- [What the task requires]: Whenever a line in the data contains "Oktober", show that line.

- [Records for this task]:

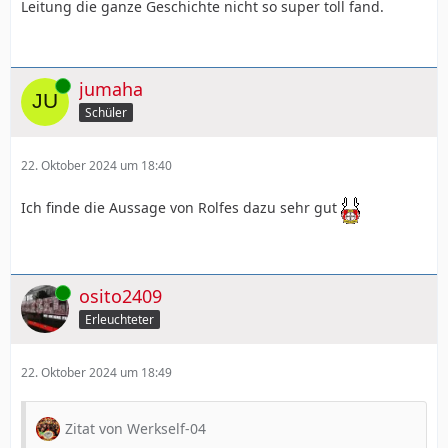
Leitung die ganze Geschichte nicht so super toll fand.
Online
jumaha
Schüler
22. Oktober 2024 um 18:40
Ich finde die Aussage von Rolfes dazu sehr gut
Online
osito2409
Erleuchteter
22. Oktober 2024 um 18:49
Zitat von Werkself-04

- [Result for this exercise]:
22. Oktober 2024 um 18:40
22. Oktober 2024 um 18:49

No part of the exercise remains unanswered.